• [TASK TO COMPLETE]: Transcribe every entry word for word, leaving out all images.

━━━ PROVIDED DATA ━━━

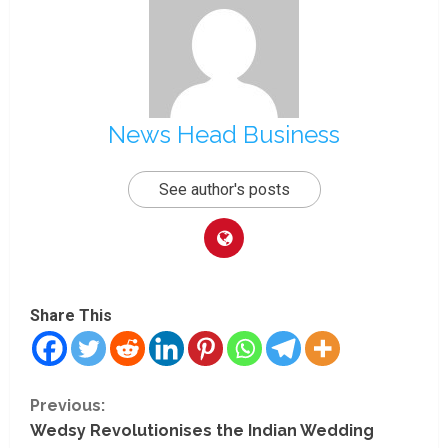
News Head Business
See author's posts
Share This
C
Previous:
Wedsy Revolutionises the Indian Wedding
o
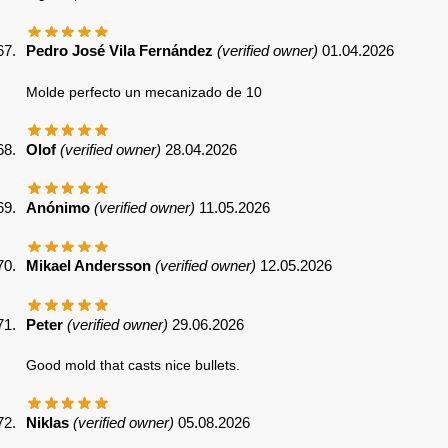
Pedro José Vila Fernández
(verified owner)
01.04.2026
Molde perfecto un mecanizado de 10
Olof
(verified owner)
28.04.2026
Anónimo
(verified owner)
11.05.2026
Mikael Andersson
(verified owner)
12.05.2026
Peter
(verified owner)
29.06.2026
Good mold that casts nice bullets.
Niklas
(verified owner)
05.08.2026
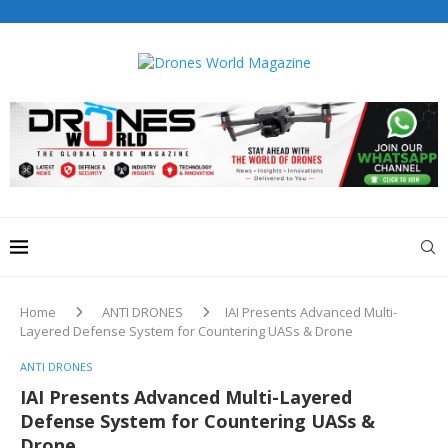
Drones World Magazine Celebrating 6th Anniversary . For
Advertorials / Interviews / promotions / Contact
editorial@dronesworldmag.com
+44 7855771217
Home
ANTI DRONES
IAI Presents Advanced Multi-
Layered Defense System for Countering UASs & Drone
ANTI DRONES
IAI Presents Advanced Multi-Layered
Defense System for Countering UASs &
Drone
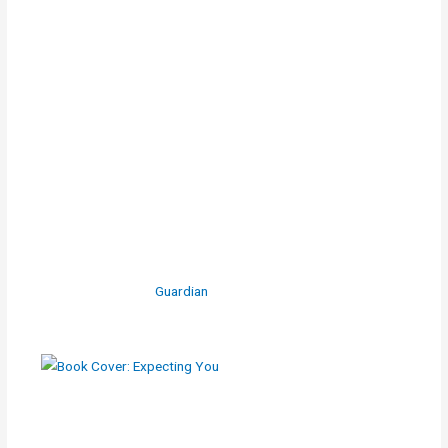
Guardian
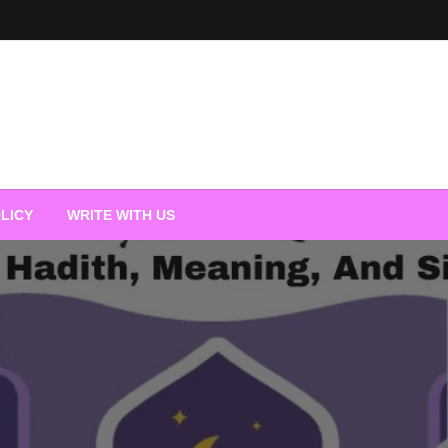
LICY
WRITE WITH US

━━━

• [REPLY TO THE TASK]:
News Head Business
See author's posts
Share This
C
Previous:
Wedsy Revolutionises the Indian Wedding
o
Pedro José Vila Fernández
(verified owner)
01.04.2026
Molde perfecto un mecanizado de 10
Olof
(verified owner)
28.04.2026
Anónimo
(verified owner)
11.05.2026
Mikael Andersson
(verified owner)
12.05.2026
Peter
(verified owner)
29.06.2026
Good mold that casts nice bullets.
Niklas
(verified owner)
05.08.2026
Drones World Magazine Celebrating 6th Anniversary . For
Advertorials / Interviews / promotions / Contact
editorial@dronesworldmag.com
+44 7855771217
Home
ANTI DRONES
IAI Presents Advanced Multi-
Layered Defense System for Countering UASs & Drone
ANTI DRONES
IAI Presents Advanced Multi-Layered
Defense System for Countering UASs &
Drone
Guardian
LICY
WRITE WITH US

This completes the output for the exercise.